*** Input for this task ***

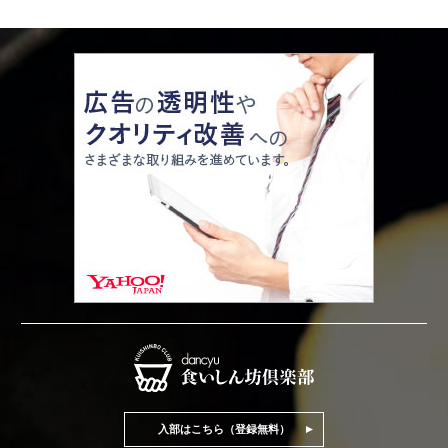
入部はこちら（登録無料）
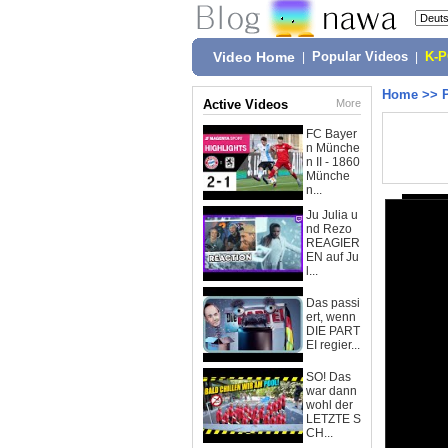
Video Home
|
Popular Videos
|
K-
Home
>>
Active Videos
More
FC Bayer
n Münche
n II - 1860
Münche
n...
Ju Julia u
nd Rezo
REAGIER
EN auf Ju
l...
Das passi
ert, wenn
DIE PART
EI regier...
SO! Das
war dann
wohl der
LETZTE S
CH...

***

What the task asks: Word for word, return the entries above, but without any pictures.

Task response:
入部はこちら（登録無料）
Video Home
|
Popular Videos
|
K-
Home
>>
Active Videos
More
FC Bayer
n Münche
n II - 1860
Münche
n...
Ju Julia u
nd Rezo
REAGIER
EN auf Ju
l...
Das passi
ert, wenn
DIE PART
EI regier...
SO! Das
war dann
wohl der
LETZTE S
CH...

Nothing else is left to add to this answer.